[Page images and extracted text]
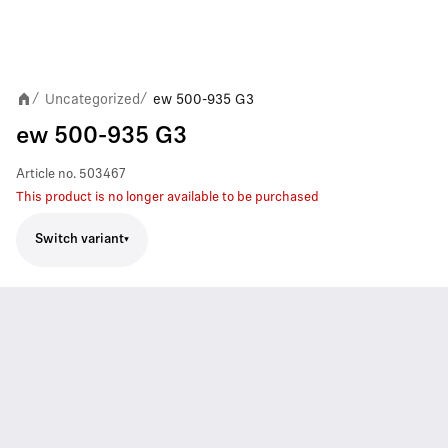
Uncategorized
ew 500-935 G3
/
/
ew 500-935 G3
Article no.
503467
This product is no longer available to be purchased
Switch variant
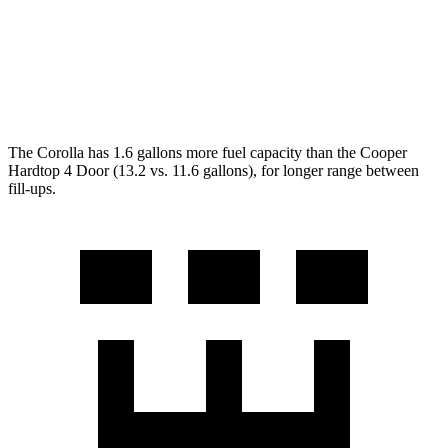
Auto
1.5 turbo 3-cyl.
29 city/38 hwy
2.0 turbo 4-cyl.
28 city/38 hwy
The Corolla has 1.6 gallons more fuel capacity than the
Cooper
Hardtop 4 Door
(13.2 vs. 11.6 gallons), for longer range between
fill-ups.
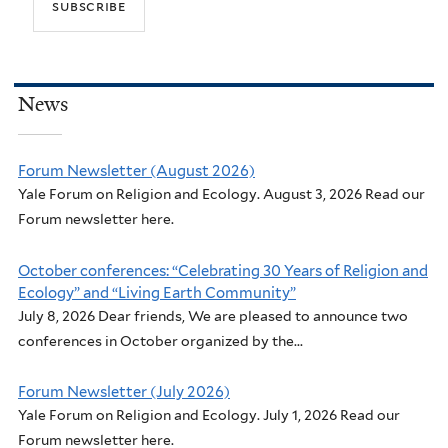
News
Forum Newsletter (August 2026)
Yale Forum on Religion and Ecology. August 3, 2026 Read our
Forum newsletter here.
October conferences: “Celebrating 30 Years of Religion and
Ecology” and “Living Earth Community”
July 8, 2026 Dear friends, We are pleased to announce two
conferences in October organized by the...
Forum Newsletter (July 2026)
Yale Forum on Religion and Ecology. July 1, 2026 Read our
Forum newsletter here.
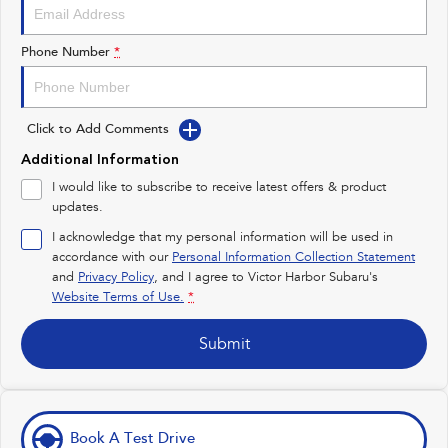
Impreza
WRX
Performance
Phone Number
*
BRZ
WRX
Click to Add Comments
Hybrid
Additional Information
All-new Forester
Crosstrek
I would like to subscribe to receive latest offers & product
inc. Hybrid
inc. Hybrid
updates.
Electric
I acknowledge that my personal information will be used in
accordance with our
Personal Information Collection Statement
and
Privacy Policy
Solterra
, and I agree to
Victor Harbor Subaru's
All-new Trailseeker
Electric
Electric
Website Terms of Use.
*
All-new Uncharted
Submit
Electric
Book A Test Drive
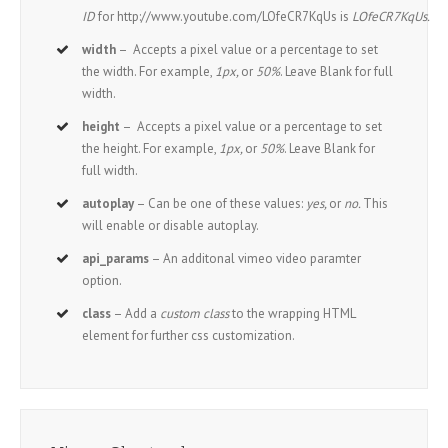
ID
for http://www.youtube.com/LOfeCR7KqUs is
LOfeCR7KqUs.
width
– Accepts a pixel value or a percentage to set
the width. For example,
1px,
or
50%
. Leave Blank for full
width.
height
– Accepts a pixel value or a percentage to set
the height. For example,
1px,
or
50%
. Leave Blank for
full width.
autoplay
– Can be one of these values:
yes,
or
no.
This
will enable or disable autoplay.
api_params
– An additonal vimeo video paramter
option.
class
– Add a
custom class
to the wrapping HTML
element for further css customization.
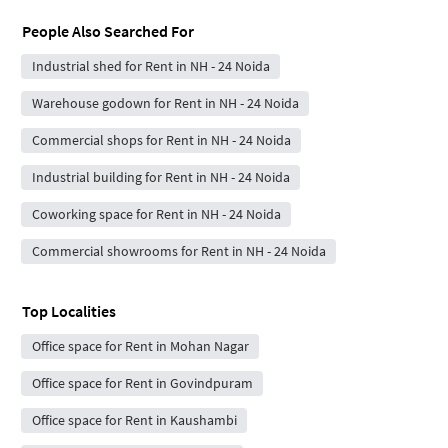
People Also Searched For
Industrial shed for Rent in NH - 24 Noida
Warehouse godown for Rent in NH - 24 Noida
Commercial shops for Rent in NH - 24 Noida
Industrial building for Rent in NH - 24 Noida
Coworking space for Rent in NH - 24 Noida
Commercial showrooms for Rent in NH - 24 Noida
Top Localities
Office space for Rent in Mohan Nagar
Office space for Rent in Govindpuram
Office space for Rent in Kaushambi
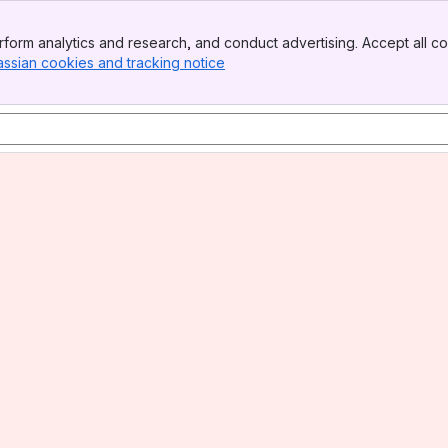
form analytics and research, and conduct advertising. Accept all co
assian cookies and tracking notice
, (opens new window)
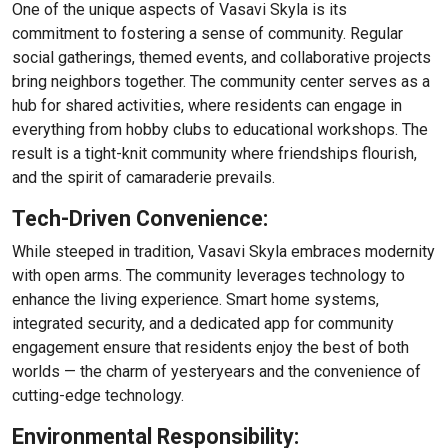
One of the unique aspects of Vasavi Skyla is its
commitment to fostering a sense of community. Regular
social gatherings, themed events, and collaborative projects
bring neighbors together. The community center serves as a
hub for shared activities, where residents can engage in
everything from hobby clubs to educational workshops. The
result is a tight-knit community where friendships flourish,
and the spirit of camaraderie prevails.
Tech-Driven Convenience:
While steeped in tradition, Vasavi Skyla embraces modernity
with open arms. The community leverages technology to
enhance the living experience. Smart home systems,
integrated security, and a dedicated app for community
engagement ensure that residents enjoy the best of both
worlds — the charm of yesteryears and the convenience of
cutting-edge technology.
Environmental Responsibility:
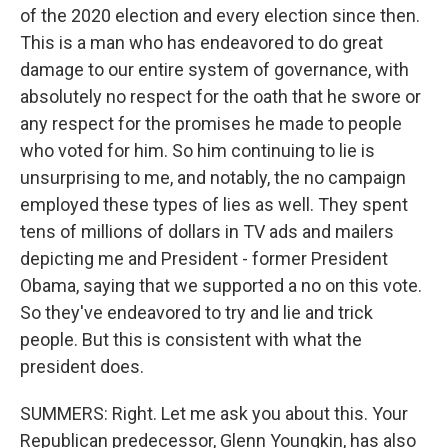
of the 2020 election and every election since then.
This is a man who has endeavored to do great
damage to our entire system of governance, with
absolutely no respect for the oath that he swore or
any respect for the promises he made to people
who voted for him. So him continuing to lie is
unsurprising to me, and notably, the no campaign
employed these types of lies as well. They spent
tens of millions of dollars in TV ads and mailers
depicting me and President - former President
Obama, saying that we supported a no on this vote.
So they've endeavored to try and lie and trick
people. But this is consistent with what the
president does.
SUMMERS: Right. Let me ask you about this. Your
Republican predecessor, Glenn Youngkin, has also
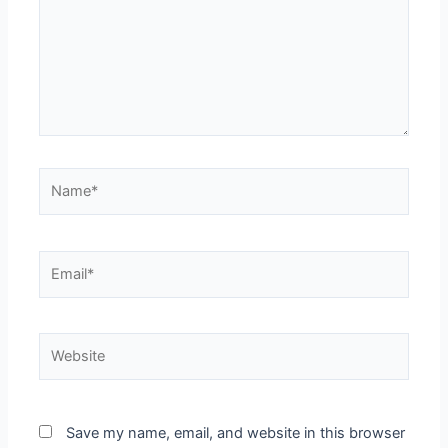
Save my name, email, and website in this browser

# [EXERCISE DETAILS]
The answer should be one number, the count of lines in the data that include the string "technology".

# [SOLUTION FOR THIS PROBLEM]
2